A ausência de intempéries severas permitiu que os trabalhos prosseguissem de forma contínua e eficiente. Nas áreas onde ocorreram precipitações, estas se mostraram pontuais e insuficientes para causar atrasos generalizados na colheita.

Desempenho das Exportações em Recuperação

Dados de exportação revelam recuperação gradual do setor. Em abril de 2026, o Brasil embarcou cerca de 3,12 milhões de sacas de 60 quilos, indicando crescimento de 0,64% quando comparado ao mesmo mês do ano anterior e aumento de 1,6% frente aos embarques de março.

No entanto, o primeiro trimestre do ano apresentou resultado contrário, com embarques totalizando 11,6 milhões de sacas, representando queda anual de 16%. Essa oscilação reflete dinâmicas de oferta e demanda do mercado internacional, além de estratégias de retenção de estoques adotadas pelos produtores.
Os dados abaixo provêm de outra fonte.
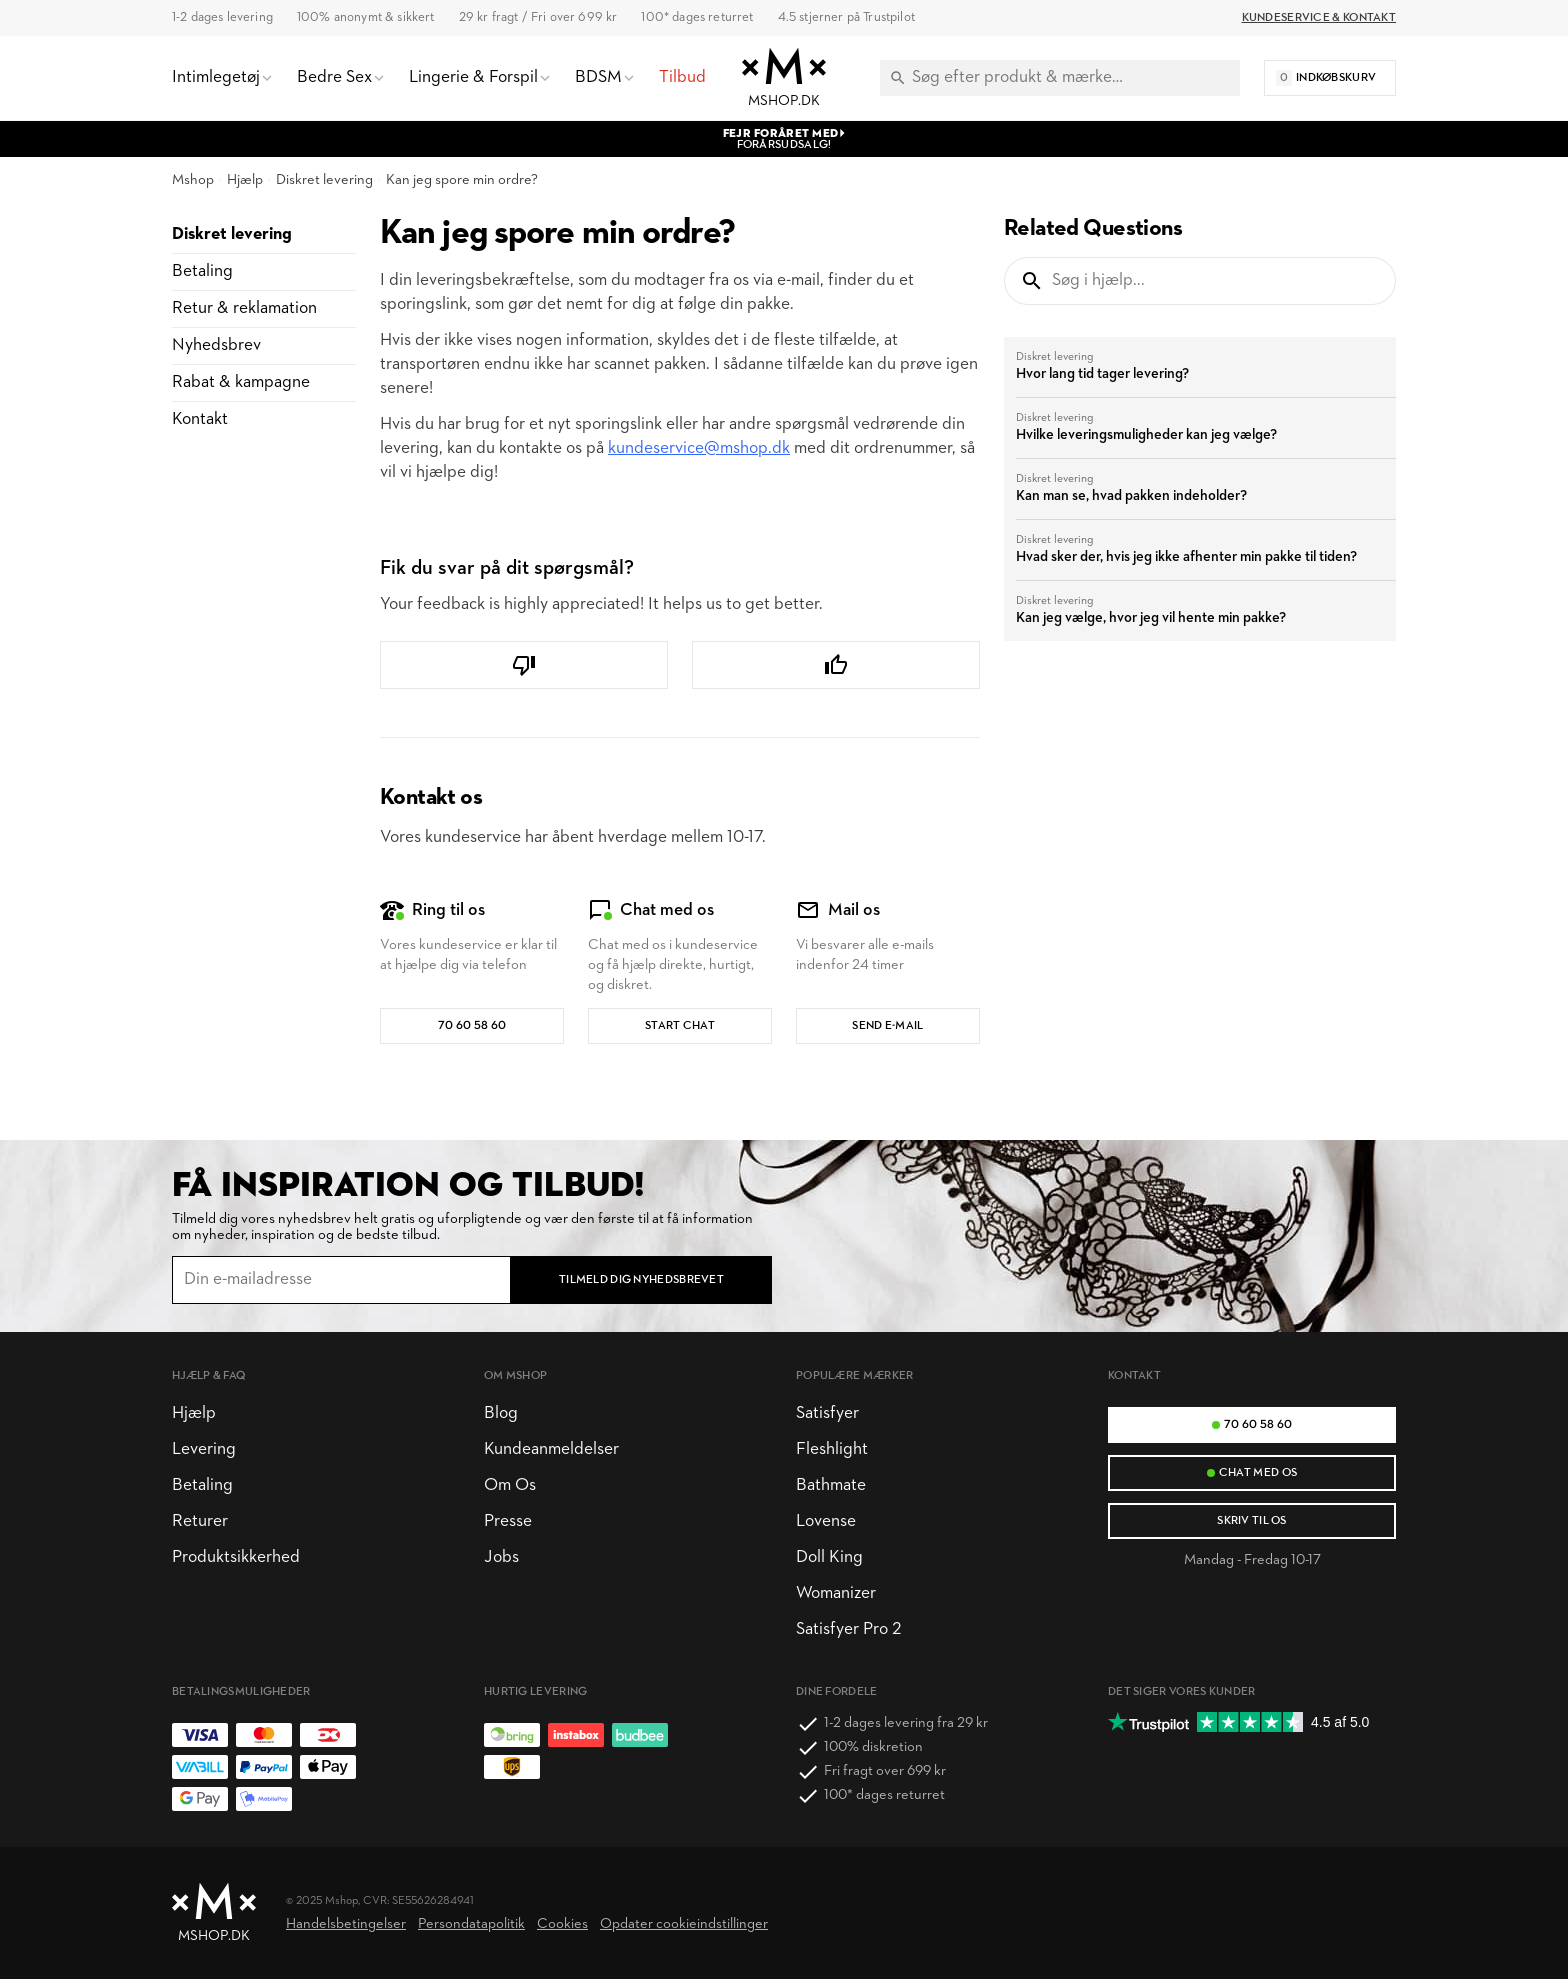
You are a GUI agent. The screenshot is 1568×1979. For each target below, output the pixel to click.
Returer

Dinâmica de Preços em Movimento

Os mercados de arábica e conilon apresentaram trajetórias distintas nos últimos meses. Durante abril, ambas as variedades experimentaram leve valorização, com arábica registrando alta de aproximadamente 1,25% enquanto o ambiente permanecia relativamente equilibrado.

Maio trouxe divergência entre os tipos. O arábica recuou 10,9%, movimento associado à expectativa de maior disponibilidade de produto na safra 2026/2027. Já o conilon apresentou queda mais contida, de apenas 0,4%, mantendo relativa estabilidade em seu comportamento. A retenção prolongada de estoques pode exercer pressão adicional sobre os preços futuros, uma vez que o café passa a ser negociado como produto de safra velha à medida que as novas colheitas avançam.

Condições Regionais e Impactos Pontuais

A análise regional revela variações nas precipitações. Em cidades como Guaxupé e Patrocínio, os volumes acumulados em maio ficaram em 21 milímetros e 17,7 milímetros respectivamente, ambos abaixo das médias históricas dos últimos cinco anos. Linhares e Alta Floresta D’Oeste também registraram precipitações inferiores aos padrões históricos.

No Sul de Minas Gerais, episódios isolados de granizo atingiram áreas específicas de Boa Esperança e Campo do Meio. Apesar disso, os impactos permaneceram circunscritos geograficamente, sem comprometer a produção de forma generalizada na região. Essa localização restrita dos danos evidencia a heterogeneidade das condições climáticas entre os diferentes polos produtores.

Perspectivas para Intensificação das Vendas

Com o avanço progressivo da nova safra, projeta-se intensificação gradual das transações comerciais. A liberação escalonada dos estoques deve favorecer o ritmo de vendas, alimentado pela oferta crescente de café colhido. A estratégia de comercialização adotada pelos produtores neste período será crucial para otimizar retornos, considerando as dinâmicas de precificação em vigência no mercado global.

O cenário atual posiciona a safra 2026/2027 como momento crítico para o setor, combinando fatores meteorológicos favoráveis com dinâmicas de mercado que exigem decisões estratégicas tempestivas dos agentes envolvidos na cadeia produtiva de café.